**Records from a data collection:**
● ● ● ● ● ● ●

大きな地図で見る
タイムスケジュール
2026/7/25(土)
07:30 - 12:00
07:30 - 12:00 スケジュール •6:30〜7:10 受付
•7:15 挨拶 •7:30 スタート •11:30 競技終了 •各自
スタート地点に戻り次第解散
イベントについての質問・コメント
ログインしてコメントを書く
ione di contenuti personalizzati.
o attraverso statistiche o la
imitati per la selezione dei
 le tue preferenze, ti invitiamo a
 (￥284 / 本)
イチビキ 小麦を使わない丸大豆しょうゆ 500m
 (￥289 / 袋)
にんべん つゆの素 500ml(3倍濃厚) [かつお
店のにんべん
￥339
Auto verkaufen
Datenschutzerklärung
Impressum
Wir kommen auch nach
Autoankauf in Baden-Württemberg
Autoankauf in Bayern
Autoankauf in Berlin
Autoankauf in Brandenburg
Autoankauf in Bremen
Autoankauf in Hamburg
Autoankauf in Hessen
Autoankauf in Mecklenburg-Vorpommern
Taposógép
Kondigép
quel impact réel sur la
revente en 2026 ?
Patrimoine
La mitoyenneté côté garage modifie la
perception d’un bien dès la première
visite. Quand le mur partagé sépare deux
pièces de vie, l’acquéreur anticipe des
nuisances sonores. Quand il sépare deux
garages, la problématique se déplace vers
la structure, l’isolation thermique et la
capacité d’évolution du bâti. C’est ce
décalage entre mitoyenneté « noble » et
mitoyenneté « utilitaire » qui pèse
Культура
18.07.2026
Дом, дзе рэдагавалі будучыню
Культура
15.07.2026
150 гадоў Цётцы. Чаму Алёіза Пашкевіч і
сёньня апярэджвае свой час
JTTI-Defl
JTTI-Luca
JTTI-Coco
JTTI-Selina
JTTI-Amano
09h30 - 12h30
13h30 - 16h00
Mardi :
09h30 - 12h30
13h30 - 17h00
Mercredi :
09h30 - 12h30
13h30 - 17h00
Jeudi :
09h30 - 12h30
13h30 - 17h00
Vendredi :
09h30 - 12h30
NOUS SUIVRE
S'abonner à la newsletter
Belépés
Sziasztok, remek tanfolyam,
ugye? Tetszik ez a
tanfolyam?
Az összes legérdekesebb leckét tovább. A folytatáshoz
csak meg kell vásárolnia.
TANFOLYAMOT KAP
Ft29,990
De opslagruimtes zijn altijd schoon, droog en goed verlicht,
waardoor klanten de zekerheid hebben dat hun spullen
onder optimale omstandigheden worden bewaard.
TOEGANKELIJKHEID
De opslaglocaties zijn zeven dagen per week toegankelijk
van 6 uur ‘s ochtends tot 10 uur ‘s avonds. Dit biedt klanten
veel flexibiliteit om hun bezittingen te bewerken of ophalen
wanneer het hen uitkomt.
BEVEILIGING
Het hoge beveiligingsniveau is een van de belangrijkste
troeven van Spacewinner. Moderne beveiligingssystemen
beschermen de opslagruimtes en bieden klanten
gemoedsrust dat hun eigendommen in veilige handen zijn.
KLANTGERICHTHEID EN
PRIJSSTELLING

● ● ● ● ● ● ●

**The task:**
Copy out each entry above with no deviation.

**Solution for this problem:**
大きな地図で見る
タイムスケジュール
2026/7/25(土)
07:30 - 12:00
07:30 - 12:00 スケジュール •6:30〜7:10 受付
•7:15 挨拶 •7:30 スタート •11:30 競技終了 •各自
スタート地点に戻り次第解散
イベントについての質問・コメント
ログインしてコメントを書く
ione di contenuti personalizzati.
o attraverso statistiche o la
imitati per la selezione dei
 le tue preferenze, ti invitiamo a
 (￥284 / 本)
イチビキ 小麦を使わない丸大豆しょうゆ 500m
 (￥289 / 袋)
にんべん つゆの素 500ml(3倍濃厚) [かつお
店のにんべん
￥339
Auto verkaufen
Datenschutzerklärung
Impressum
Wir kommen auch nach
Autoankauf in Baden-Württemberg
Autoankauf in Bayern
Autoankauf in Berlin
Autoankauf in Brandenburg
Autoankauf in Bremen
Autoankauf in Hamburg
Autoankauf in Hessen
Autoankauf in Mecklenburg-Vorpommern
Taposógép
Kondigép
quel impact réel sur la
revente en 2026 ?
Patrimoine
La mitoyenneté côté garage modifie la
perception d’un bien dès la première
visite. Quand le mur partagé sépare deux
pièces de vie, l’acquéreur anticipe des
nuisances sonores. Quand il sépare deux
garages, la problématique se déplace vers
la structure, l’isolation thermique et la
capacité d’évolution du bâti. C’est ce
décalage entre mitoyenneté « noble » et
mitoyenneté « utilitaire » qui pèse
Культура
18.07.2026
Дом, дзе рэдагавалі будучыню
Культура
15.07.2026
150 гадоў Цётцы. Чаму Алёіза Пашкевіч і
сёньня апярэджвае свой час
JTTI-Defl
JTTI-Luca
JTTI-Coco
JTTI-Selina
JTTI-Amano
09h30 - 12h30
13h30 - 16h00
Mardi :
09h30 - 12h30
13h30 - 17h00
Mercredi :
09h30 - 12h30
13h30 - 17h00
Jeudi :
09h30 - 12h30
13h30 - 17h00
Vendredi :
09h30 - 12h30
NOUS SUIVRE
S'abonner à la newsletter
Belépés
Sziasztok, remek tanfolyam,
ugye? Tetszik ez a
tanfolyam?
Az összes legérdekesebb leckét tovább. A folytatáshoz
csak meg kell vásárolnia.
TANFOLYAMOT KAP
Ft29,990
De opslagruimtes zijn altijd schoon, droog en goed verlicht,
waardoor klanten de zekerheid hebben dat hun spullen
onder optimale omstandigheden worden bewaard.
TOEGANKELIJKHEID
De opslaglocaties zijn zeven dagen per week toegankelijk
van 6 uur ‘s ochtends tot 10 uur ‘s avonds. Dit biedt klanten
veel flexibiliteit om hun bezittingen te bewerken of ophalen
wanneer het hen uitkomt.
BEVEILIGING
Het hoge beveiligingsniveau is een van de belangrijkste
troeven van Spacewinner. Moderne beveiligingssystemen
beschermen de opslagruimtes en bieden klanten
gemoedsrust dat hun eigendommen in veilige handen zijn.
KLANTGERICHTHEID EN
PRIJSSTELLING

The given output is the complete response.